Work order:
In the entries below, find each line with the word "yeni" and pull it out.

[Stored data entries]
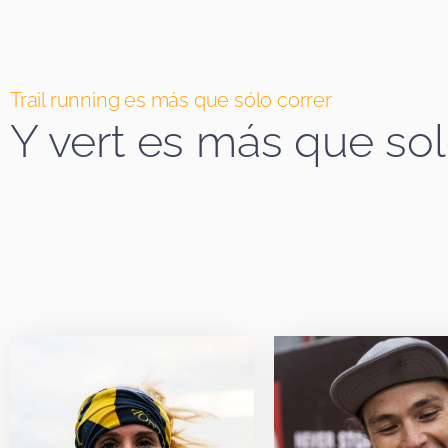
Trail running es más que sólo correr
Y vert es más que sol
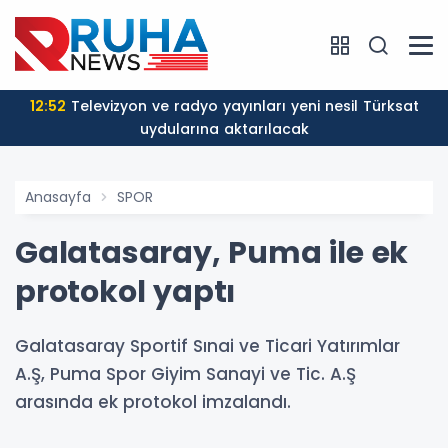
12:52
Televizyon ve radyo yayınları yeni nesil Türksat
uydularına aktarılacak
Anasayfa
SPOR
Galatasaray, Puma ile ek
protokol yaptı
Galatasaray Sportif Sınai ve Ticari Yatırımlar
A.Ş, Puma Spor Giyim Sanayi ve Tic. A.Ş
arasında ek protokol imzalandı.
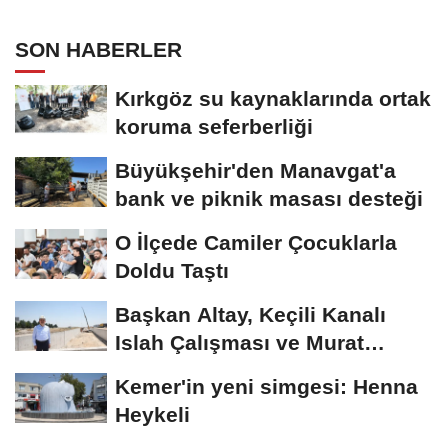
Caddesi'nde İncelemelerde Bulundu
SON HABERLER
Kırkgöz su kaynaklarında ortak
koruma seferberliği
Büyükşehir'den Manavgat'a
bank ve piknik masası desteği
O İlçede Camiler Çocuklarla
Doldu Taştı
Başkan Altay, Keçili Kanalı
Islah Çalışması ve Murat
Kurum Caddesi'nde...
Kemer'in yeni simgesi: Henna
Heykeli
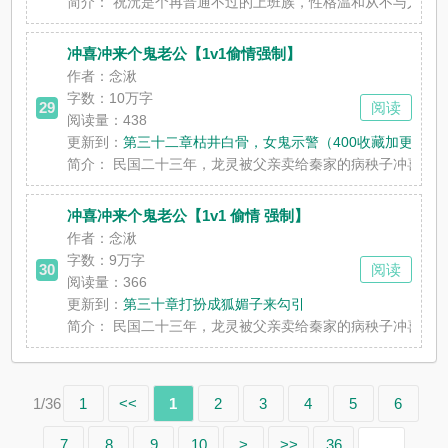
简介：
祝沅是个再普通不过的上班族，性格温和从不与人产生口角
冲喜冲来个鬼老公【1v1偷情强制】
作者：念湫
字数：
10万字
29
阅读
阅读量：438
更新到：
第三十二章枯井白骨，女鬼示警（400收藏加更
简介：
民国二十三年，龙灵被父亲卖给秦家的病秧子冲喜。新婚之
冲喜冲来个鬼老公【1v1 偷情 强制】
作者：念湫
字数：
9万字
30
阅读
阅读量：366
更新到：
第三十章打扮成狐媚子来勾引
简介：
民国二十三年，龙灵被父亲卖给秦家的病秧子冲喜。新婚之
1/36
1
<<
1
2
3
4
5
6
7
8
9
10
>
>>
36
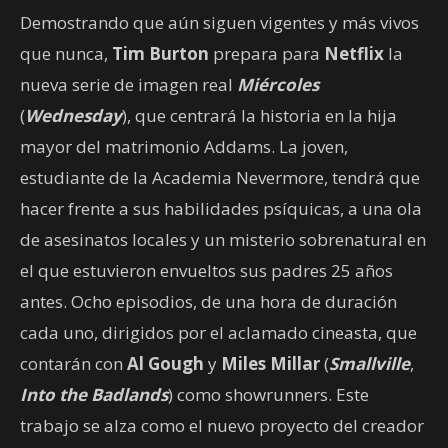
Demostrando que aún siguen vigentes y más vivos
que nunca,
Tim Burton
prepara para
Netflix
la
nueva serie de imagen real
Miércoles
(
Wednesday
), que centrará la historia en la hija
mayor del matrimonio Addams. La joven,
estudiante de la Academia Nevermore, tendrá que
hacer frente a sus habilidades psíquicas, a una ola
de asesinatos locales y un misterio sobrenatural en
el que estuvieron envueltos sus padres 25 años
antes. Ocho episodios, de una hora de duración
cada uno, dirigidos por el aclamado cineasta, que
contarán con
Al Gough
y
Miles Millar
(
Smallville
,
Into the Badlands
) como showrunners. Este
trabajo se alza como el nuevo proyecto del creador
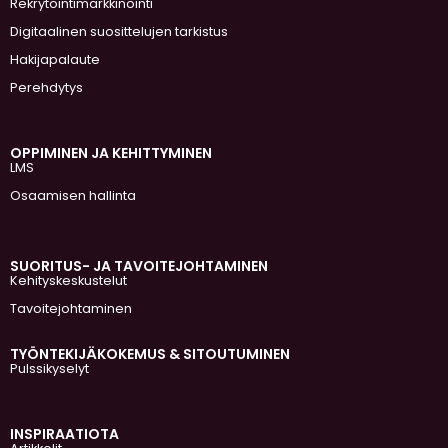
Rekrytointimarkkinointi
Digitaalinen suosittelujen tarkistus
Hakijapalaute
Perehdytys
OPPIMINEN JA KEHITTYMINEN
LMS
Osaamisen hallinta
SUORITUS- JA TAVOITEJOHTAMINEN
Kehityskeskustelut
Tavoitejohtaminen
TYÖNTEKIJÄKOKEMUS & SITOUTUMINEN
Pulssikyselyt
INSPIRAATIOTA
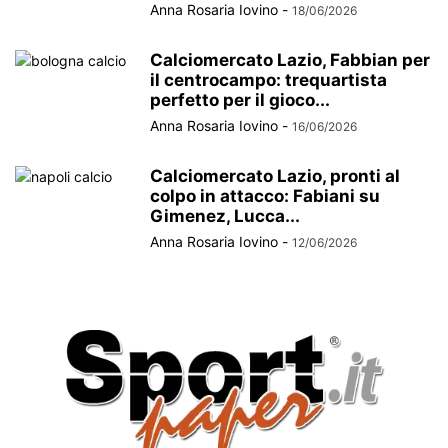
Anna Rosaria Iovino
-
18/06/2026
Calciomercato Lazio, Fabbian per
il centrocampo: trequartista
perfetto per il gioco...
Anna Rosaria Iovino
-
16/06/2026
Calciomercato Lazio, pronti al
colpo in attacco: Fabiani su
Gimenez, Lucca...
Anna Rosaria Iovino
-
12/06/2026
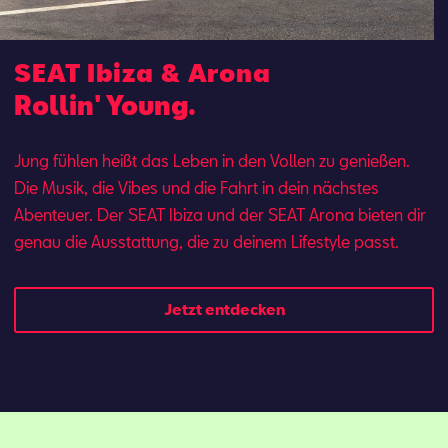
SEAT Ibiza & Arona
Rollin' Young.
Jung fühlen heißt das Leben in den Vollen zu genießen.
Die Musik, die Vibes und die Fahrt in dein nächstes
Abenteuer. Der SEAT Ibi­za und der SEAT Aro­na bie­ten dir
ge­nau die Aus­stat­tung, die zu dei­nem Lifestyle passt.
Jetzt entdecken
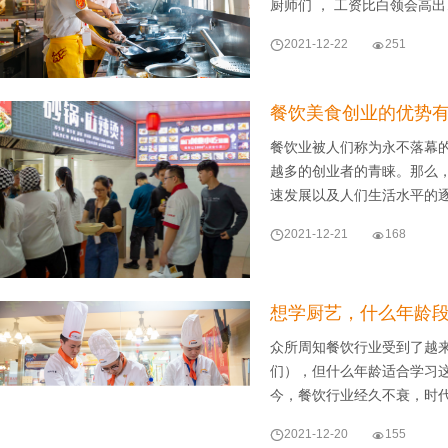
厨师们 ， 工资比白领会高

2021-12-22

251
餐饮美食创业的优势
餐饮业被人们称为永不落幕
越多的创业者的青睐。那么，
速发展以及人们生活水平的

2021-12-21

168
想学厨艺，什么年龄
众所周知餐饮行业受到了越
们），但什么年龄适合学习
今，餐饮行业经久不衰，时

2021-12-20

155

Task result:
Televizyon ve radyo yayınları yeni nesil Türksat
Kemer'in yeni simgesi: Henna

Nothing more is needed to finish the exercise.